## [AIM OF THE EXERCISE]
Which lines of the records below contain the string "pixel"? Report each of them.

## [STORED DATA]
★ ★ ★ ★
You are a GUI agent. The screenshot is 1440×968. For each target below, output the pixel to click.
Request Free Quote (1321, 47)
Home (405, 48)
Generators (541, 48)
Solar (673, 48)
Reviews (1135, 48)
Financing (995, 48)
★ ★ ★ ★
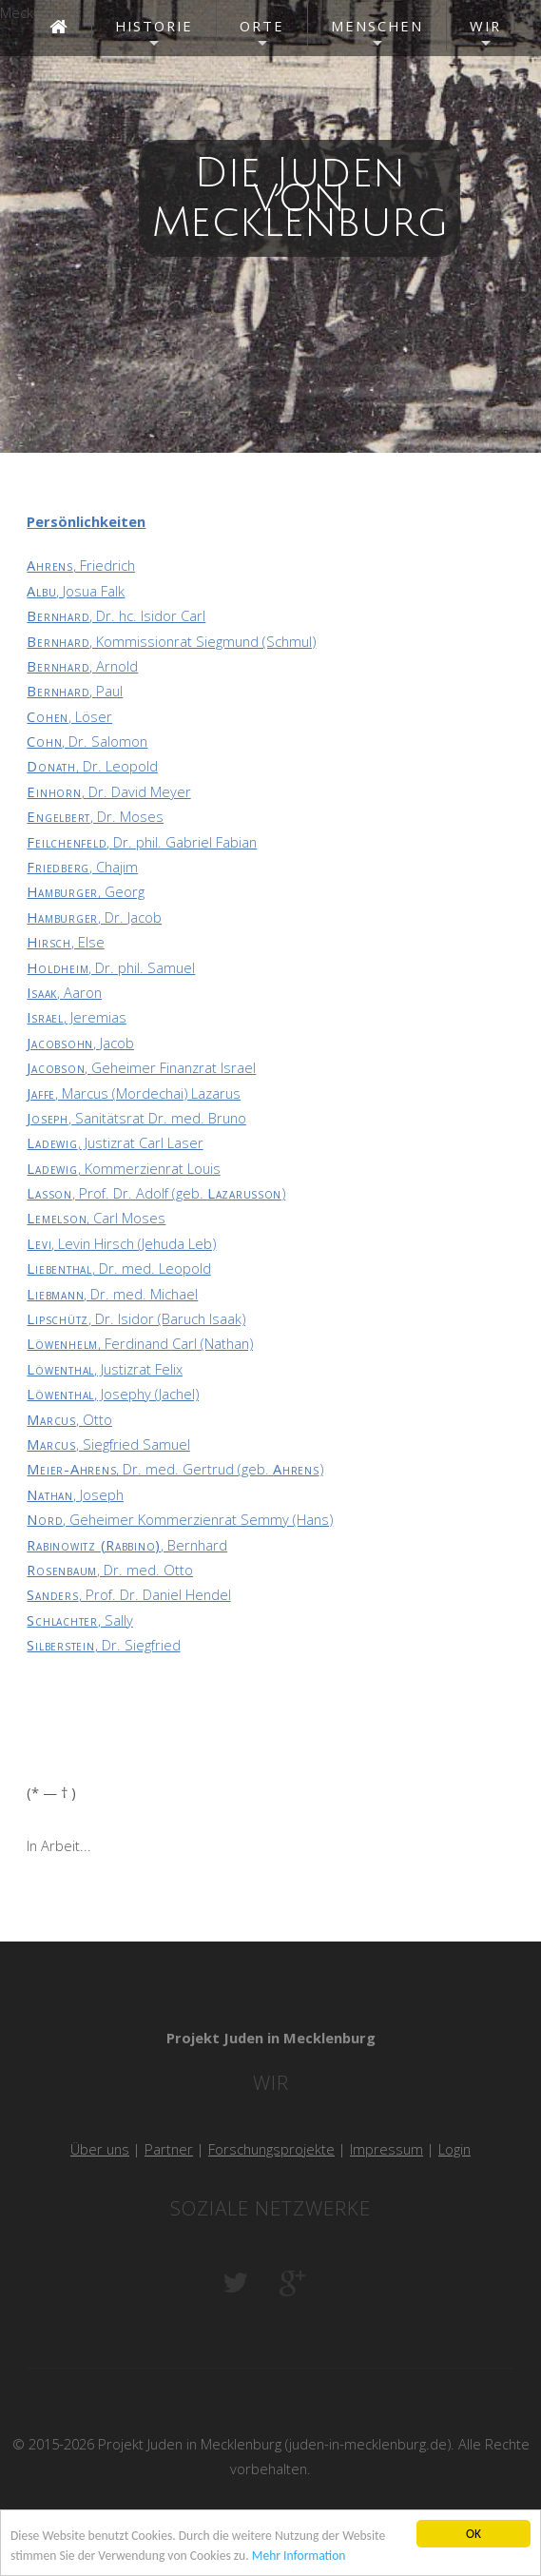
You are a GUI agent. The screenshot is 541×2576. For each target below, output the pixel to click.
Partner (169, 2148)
★ ★ ★ ★
## [TASK RESULT]
You are a GUI agent. The screenshot is 1440×968. For each target below, output the pixel to click.
You are a GUI agent. The screenshot is 541×2576. For each target below, output the pixel to click.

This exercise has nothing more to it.